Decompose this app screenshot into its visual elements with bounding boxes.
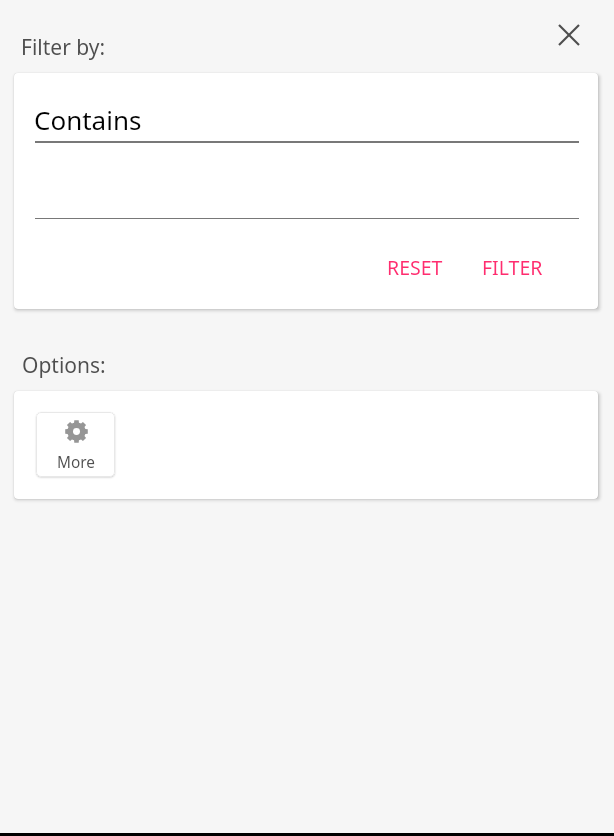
button[interactable]: Filter text	[35, 169, 579, 219]
button[interactable]: FILTER	[472, 246, 553, 289]
staticText: Contains	[34, 102, 142, 137]
staticText: More	[57, 452, 95, 473]
button[interactable]: Contains	[35, 91, 579, 143]
button[interactable]: Close	[547, 13, 591, 57]
staticText: FILTER	[482, 254, 543, 281]
staticText: RESET	[387, 254, 443, 281]
staticText: Filter by:	[21, 33, 106, 62]
staticText: Options:	[22, 351, 106, 380]
button[interactable]: More	[36, 412, 115, 477]
button[interactable]: RESET	[377, 246, 453, 289]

○ ○ ○ ○ ○

- What the task asks:
Write out the entries word for word. Skip the pictures.

- Exercise response:
Decompose this app screenshot into its visual elements with bounding boxes.
button[interactable]: Filter text	[35, 169, 579, 219]
button[interactable]: FILTER	[472, 246, 553, 289]
staticText: Contains	[34, 102, 142, 137]
staticText: More	[57, 452, 95, 473]
button[interactable]: Contains	[35, 91, 579, 143]
button[interactable]: Close	[547, 13, 591, 57]
staticText: FILTER	[482, 254, 543, 281]
staticText: RESET	[387, 254, 443, 281]
staticText: Filter by:	[21, 33, 106, 62]
staticText: Options:	[22, 351, 106, 380]
button[interactable]: More	[36, 412, 115, 477]
button[interactable]: RESET	[377, 246, 453, 289]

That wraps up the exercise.